Testifying at an NRC oversight hearing conducted by a Senate Environment and Public Works subcommittee, Joe F. Colvin, president and chief executive officer of the Nuclear Energy Institute, said that agency and industry resources are consumed by matters that have low safety significance, including a dramatic rise in enforcement actions that lack any connection to safety.

"NRC enforcement action focuses on strict compliance, and its inherently subjective concept of 'regulatory significance' is misplaced and has the potential to adversely affect safety," Colvin said.

"As the United States makes the transition to a competitive market for electricity production and distribution, our most significant business uncertainty is not the cost of fuel, such as natural gas, or changing environmental requirements on emissions that may increase the cost of, or limit production from, fossil fuel sources. The most significant area of uncertainty is the NRC's inconsistent, outdated regulatory process, its drain on the agency budget and utility resources, and its failure to focus directly on regulations that are most important to protecting public health and safety," he said.

Echoing Colvin's call for a regulatory process that permits resources to be focused on safety, James T. Rhodes, chairman and chief executive officer of the Institute of Nuclear Power Operations, said the industry has achieved steady gains in safety performance in large part through the determined efforts of the professionals running the 100-plus nuclear power plants that generate 20 percent of the nation's electricity needs.

"This professional commitment to excellence cannot be mandated by regulations, no matter how strict," Rhodes said. He gave the committee an overview of objective, performance-based indicators that INPO tracks to monitor plant performance including availability of safety systems and the trend of "significant events" and concluded, "For more than a decade now, there has been a substantial improvement in the safety and reliability of our country's nuclear plants."

Colvin emphasized that safety always will be the industry's top priority, and that a strong, credible regulator is essential to ensuring public trust and confidence in the industry. The industry's steady, consistent improvements in safety performance over the past 20 years have been achieved despite, not because of, a regulatory process mired by conflicting interpretations that often circumvent the formal rulemaking process, he said.

"The safety, reliability and economic performance of U.S. nuclear power stations have improved dramatically during the past two decades, yet the NRC's regulatory programs and oversight have failed to recognize these changes. Assessment, inspection and enforcement policies are inconsistent with the industry's high level of performance," Colvin said.

Having long advocated the need for comprehensive regulatory reform, the industry applauds the recent steps that the commission has taken in that direction and stands ready to work cooperatively with the agency to complete the process, Colvin told the Senate Environment Subcommittee on Clean Air, Wetlands, Private Property and Nuclear Safety. He warned, however, that the onset of a competitive electricity marketplace will not permit reform to continue at the halting pace that has existed to date.

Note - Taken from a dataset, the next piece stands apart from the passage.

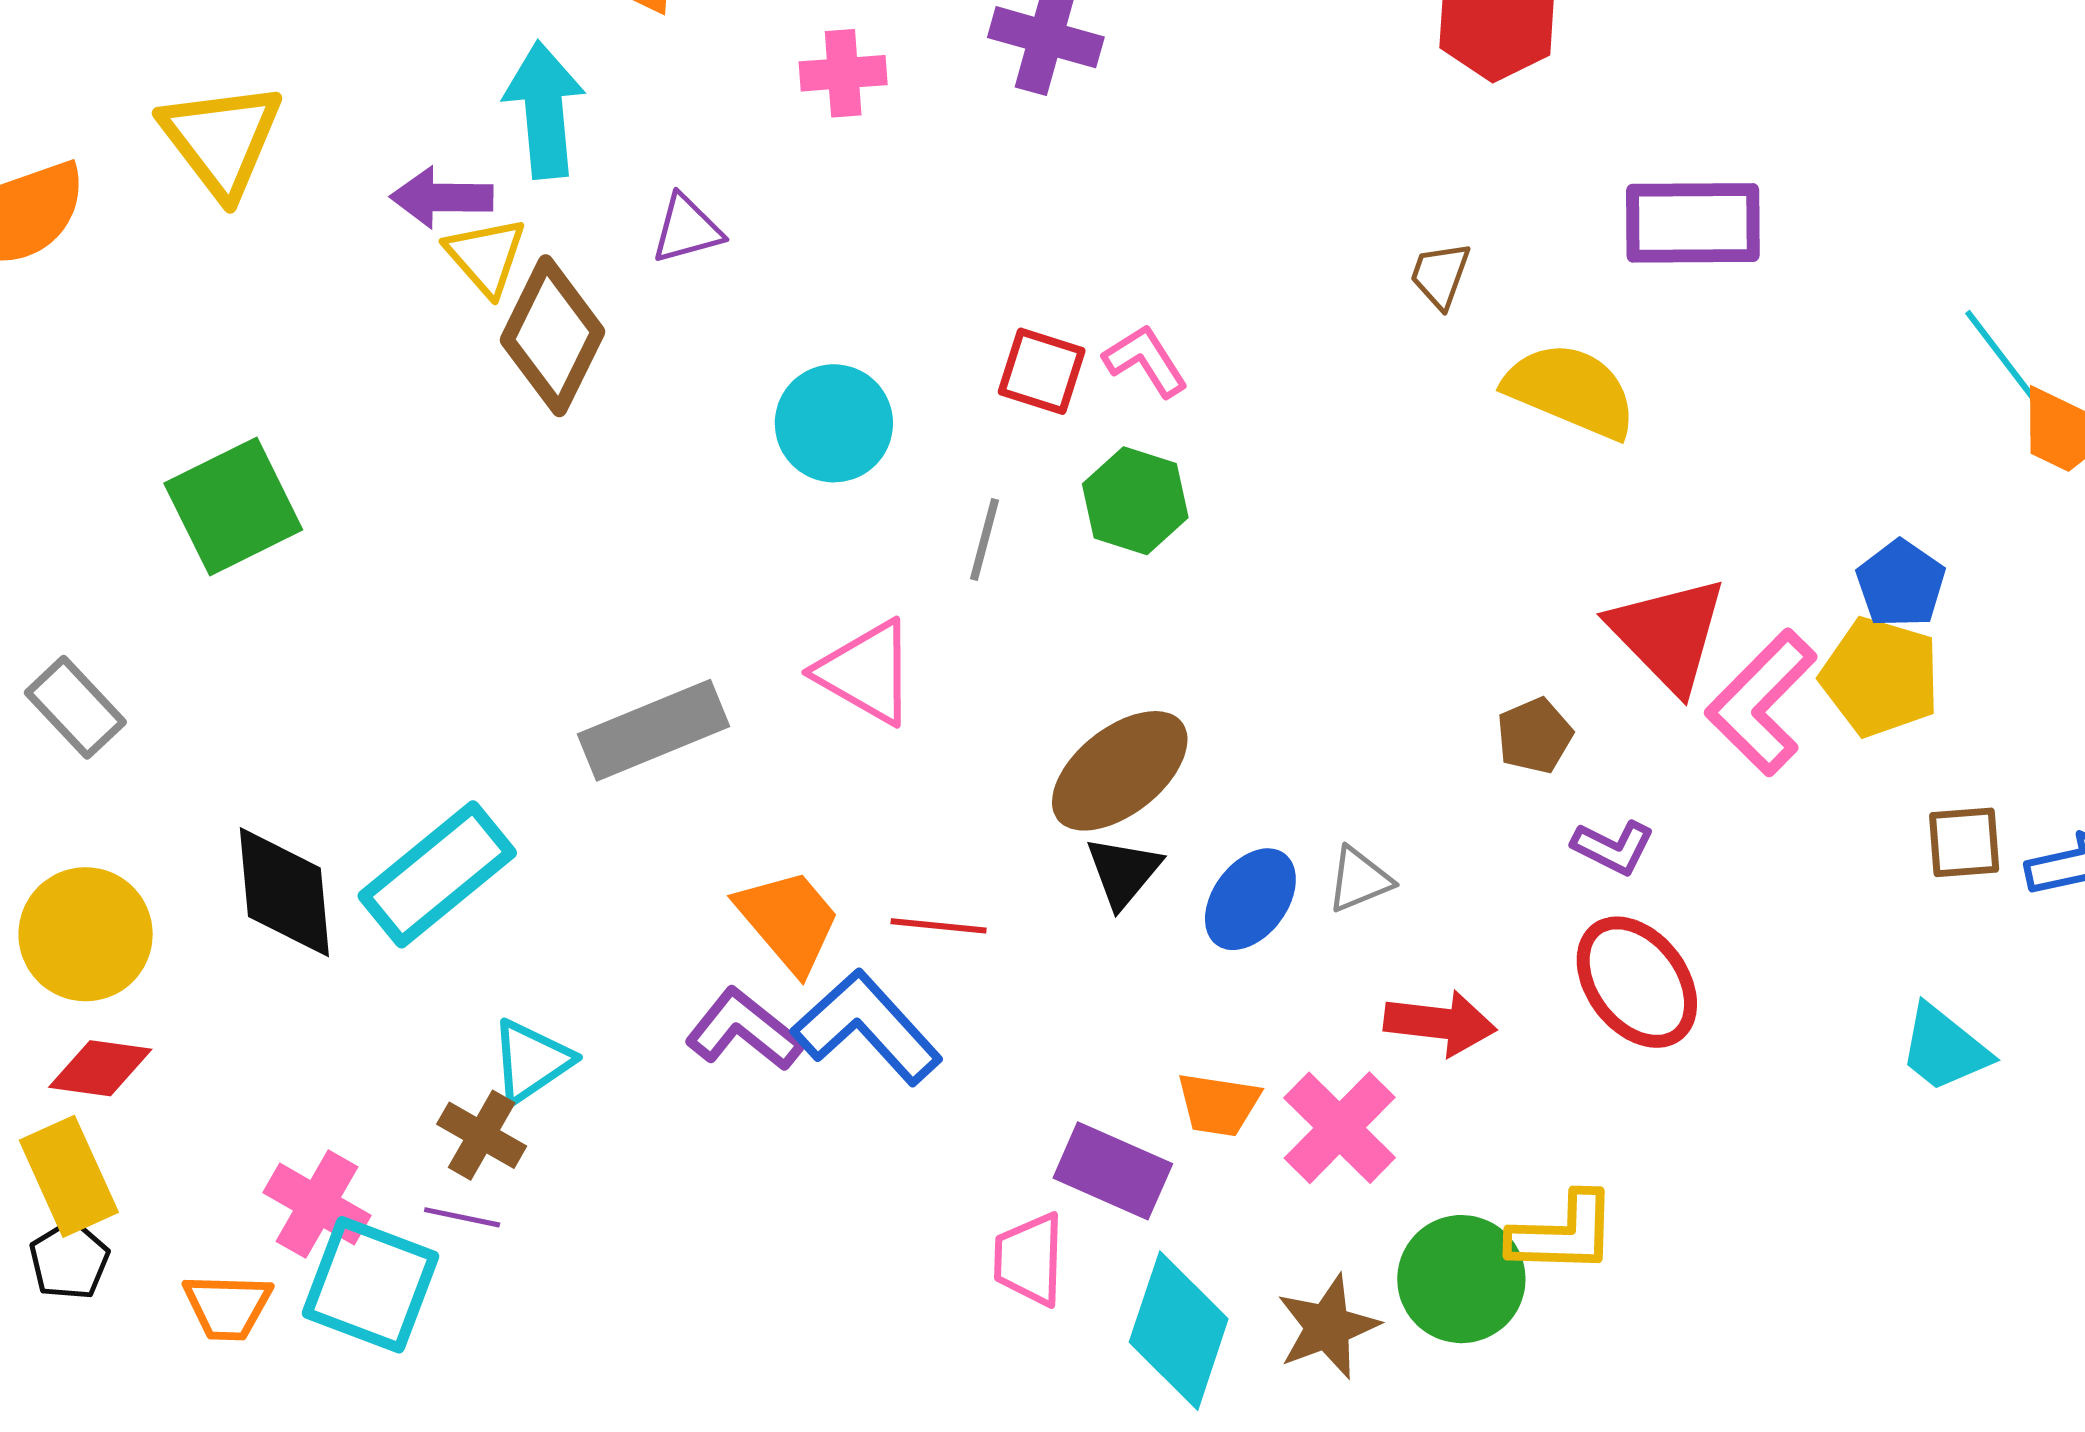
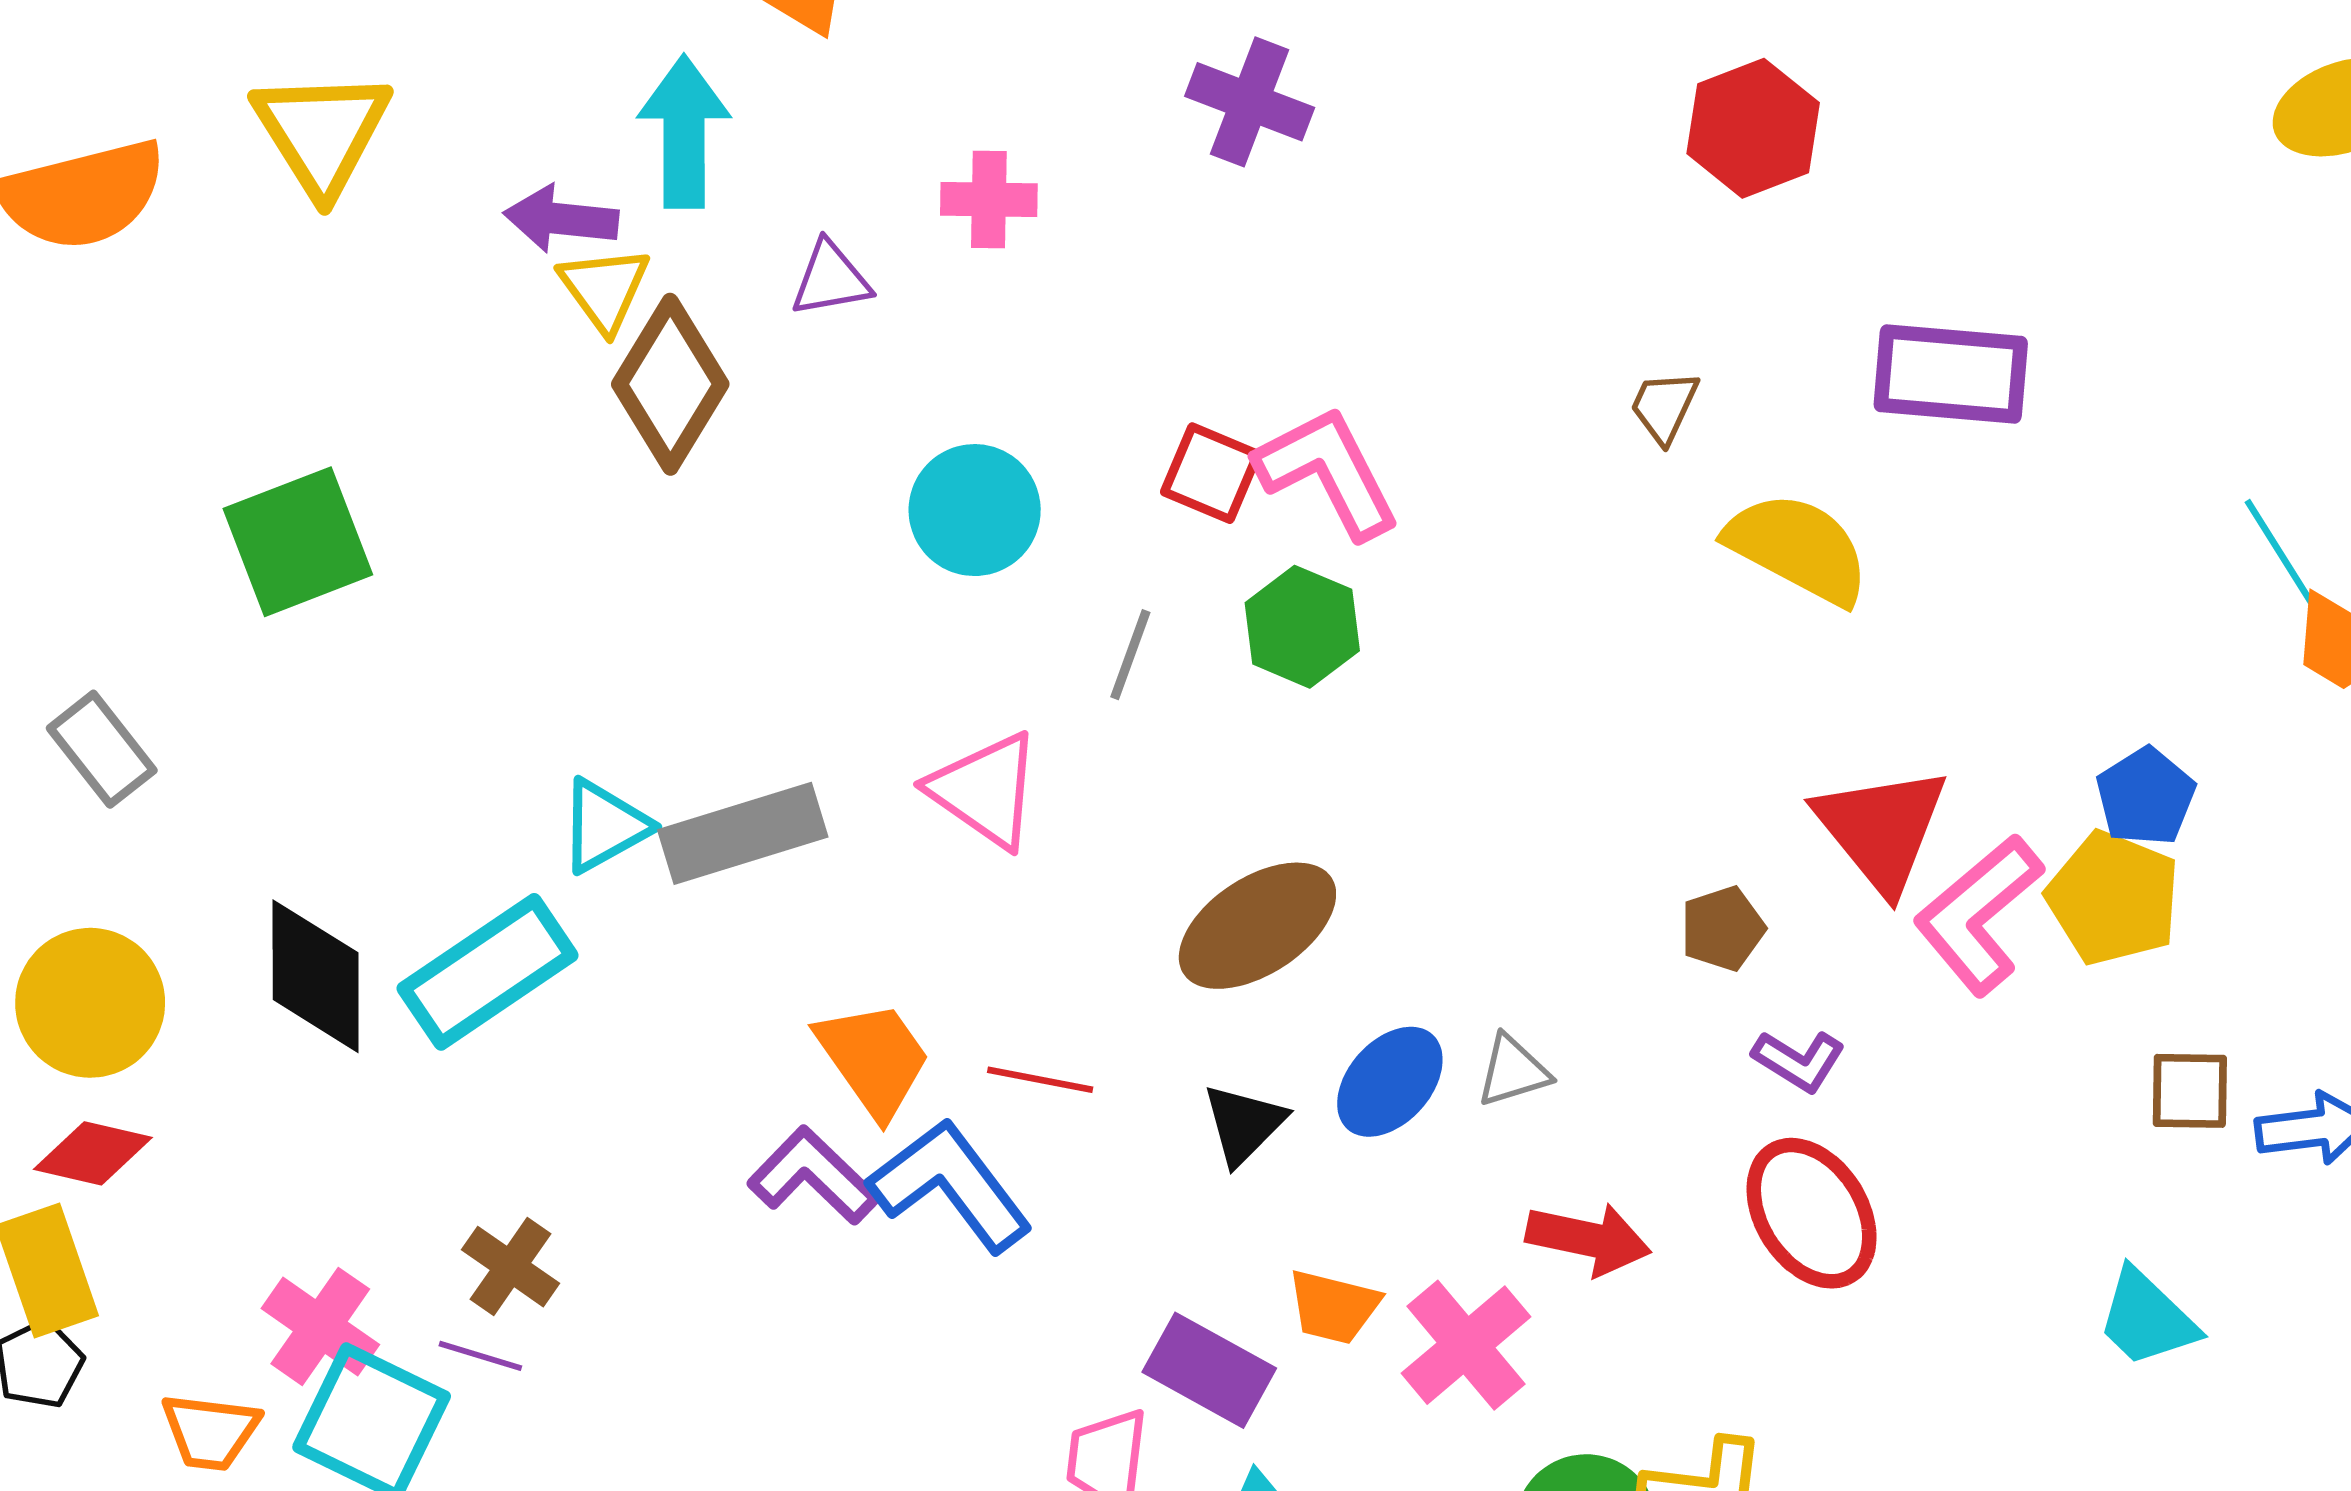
pink cross: (843, 73) -> (989, 199), moved
pink L-shape: (1146, 361) -> (1328, 472), size x1.6
black triangle: (1123, 872) -> (1244, 1124), moved
cyan triangle: (531, 1061) -> (604, 826), moved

"Immediate, fundamental changes in policy and culture are necessary," he said. "At every turn, NRC's regulatory procedures are overly prescriptive -- a process rooted in the 1950s, when knowledge about nuclear safety and nuclear plant operating experience was evolving."

Colvin called on Congress to provide oversight to ensure efficient NRC reform and urged members to authorize the Commission's budget in one-year increments "until the committee is satisfied that the agency is successfully on the path of implementing meaningful reforms." He also urged Congress to require an independent study of NRC programs, as well as management and staff effectiveness.